REQUIRED ACTION: The result should be every line of the listing that holds the word "Noël".

Segment Start: DATA SHOWN

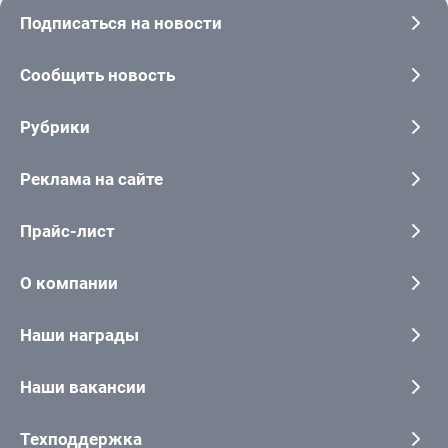
Подписаться на новости
Сообщить новость
Рубрики
Реклама на сайте
Прайс-лист
О компании
Наши награды
Наши вакансии
Техподдержка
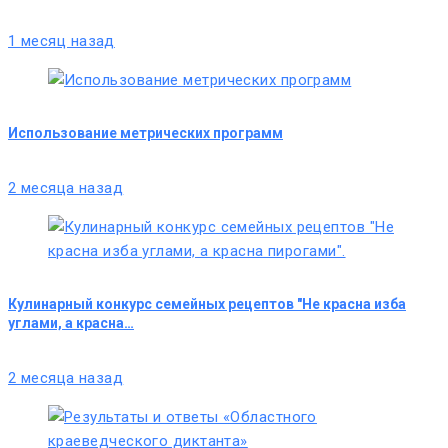
1 месяц назад
Использование метрических программ
2 месяца назад
Кулинарный конкурс семейных рецептов "Не красна изба
углами, а красна…
2 месяца назад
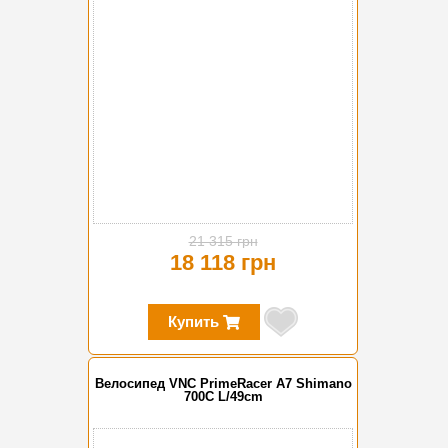
21 315 грн
18 118 грн
Купить
Велосипед VNC PrimeRacer A7 Shimano
700C L/49cm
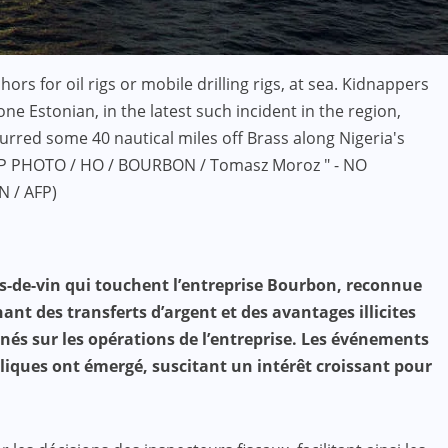
s for oil rigs or mobile drilling rigs, at sea. Kidnappers
 Estonian, in the latest such incident in the region,
rred some 40 nautical miles off Brass along Nigeria's
P PHOTO / HO / BOURBON / Tomasz Moroz " - NO
 / AFP)
ts-de-vin qui touchent l’entreprise Bourbon, reconnue
ant des transferts d’argent et des avantages illicites
nés sur les opérations de l’entreprise. Les événements
bliques ont émergé, suscitant un intérêt croissant pour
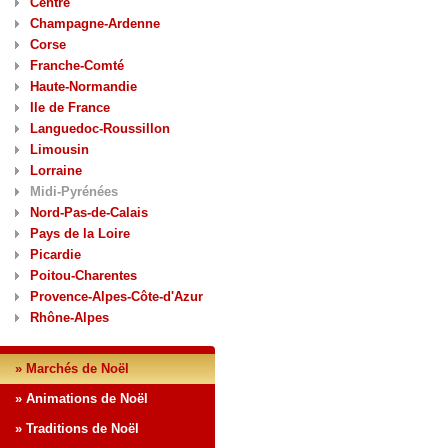
Centre
Champagne-Ardenne
Corse
Franche-Comté
Haute-Normandie
Ile de France
Languedoc-Roussillon
Limousin
Lorraine
Midi-Pyrénées
Nord-Pas-de-Calais
Pays de la Loire
Picardie
Poitou-Charentes
Provence-Alpes-Côte-d'Azur
Rhône-Alpes
» Marchés de Noël
» Animations de Noël
» Traditions de Noël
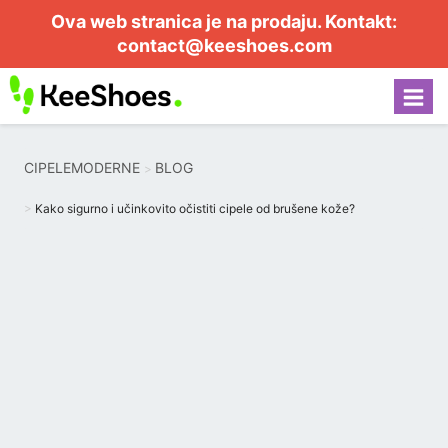
Ova web stranica je na prodaju. Kontakt:
contact@keeshoes.com
CIPELEMODERNE
BLOG
Kako sigurno i učinkovito očistiti cipele od brušene kože?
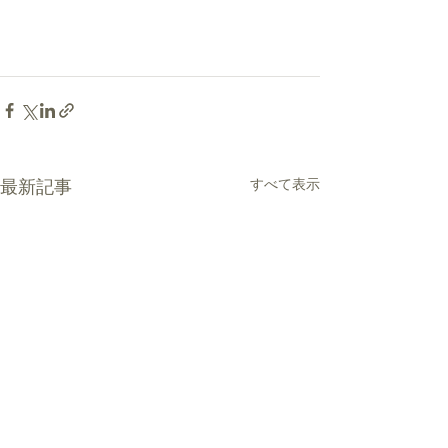
最新記事
すべて表示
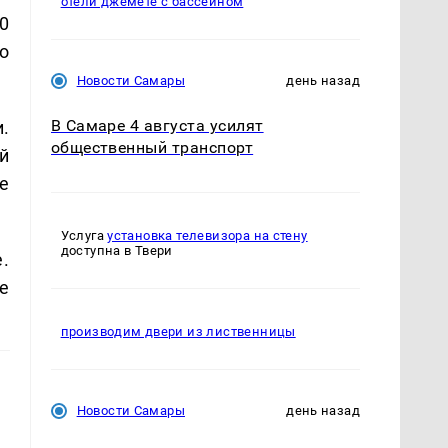
отели джемете с бассейном
0
о
Новости Самары
день назад
В Самаре 4 августа усилят
.
общественный транспорт
й
е
Услуга
установка телевизора на стену
доступна в Твери
е.
е
производим двери из лиственницы
Новости Самары
день назад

Segment End: DATA SHOWN

SOLUTION FOR THIS TASK:
» Marchés de Noël
» Animations de Noël
» Traditions de Noël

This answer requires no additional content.